Source records

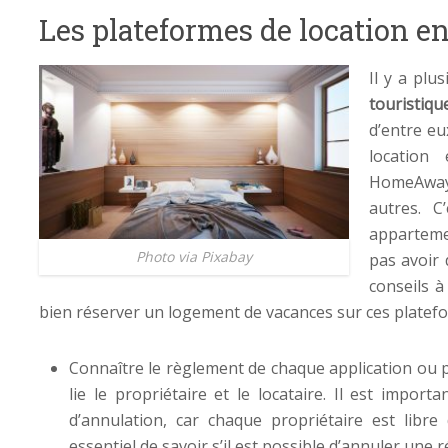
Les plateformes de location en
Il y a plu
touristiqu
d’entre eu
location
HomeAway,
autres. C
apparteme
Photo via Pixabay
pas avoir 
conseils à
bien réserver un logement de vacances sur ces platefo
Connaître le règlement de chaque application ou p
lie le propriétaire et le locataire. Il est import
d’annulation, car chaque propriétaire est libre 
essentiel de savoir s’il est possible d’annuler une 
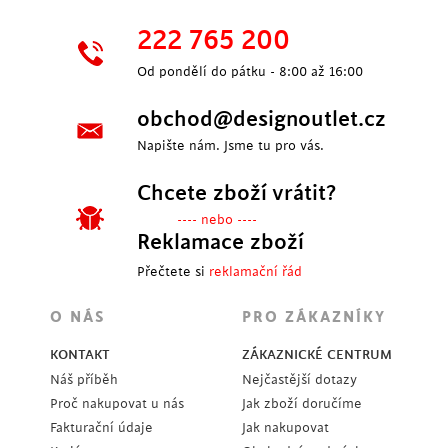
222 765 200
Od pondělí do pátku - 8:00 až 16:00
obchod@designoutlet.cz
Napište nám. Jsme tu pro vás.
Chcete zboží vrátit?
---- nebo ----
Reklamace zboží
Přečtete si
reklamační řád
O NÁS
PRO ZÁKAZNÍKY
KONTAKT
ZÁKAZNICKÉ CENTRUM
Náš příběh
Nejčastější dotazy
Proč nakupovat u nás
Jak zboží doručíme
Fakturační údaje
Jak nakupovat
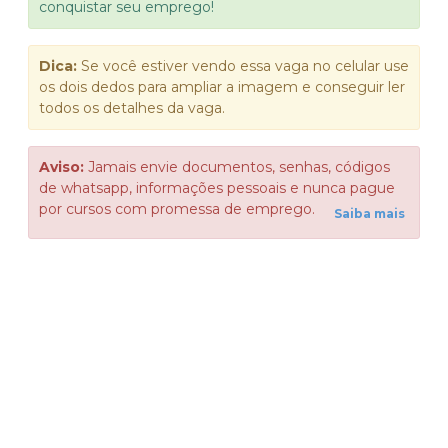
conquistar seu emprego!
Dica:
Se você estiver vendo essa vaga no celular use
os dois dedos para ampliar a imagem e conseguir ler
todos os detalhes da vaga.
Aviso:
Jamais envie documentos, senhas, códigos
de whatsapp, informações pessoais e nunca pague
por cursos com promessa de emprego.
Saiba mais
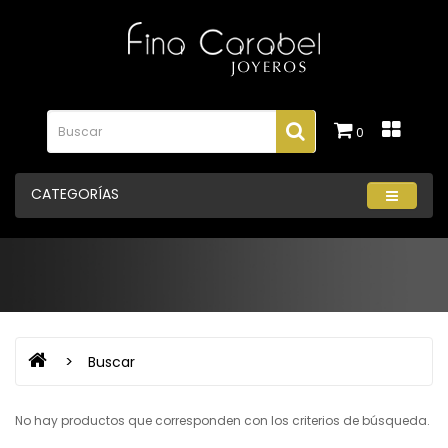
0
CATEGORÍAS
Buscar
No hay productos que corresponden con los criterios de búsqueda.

TASK GOAL: Scan the records above for the string "propriétaire", then copy each line where it turns up.

RESPONSE FOR THIS EXERCISE:
lie le propriétaire et le locataire. Il est import
d’annulation, car chaque propriétaire est libre 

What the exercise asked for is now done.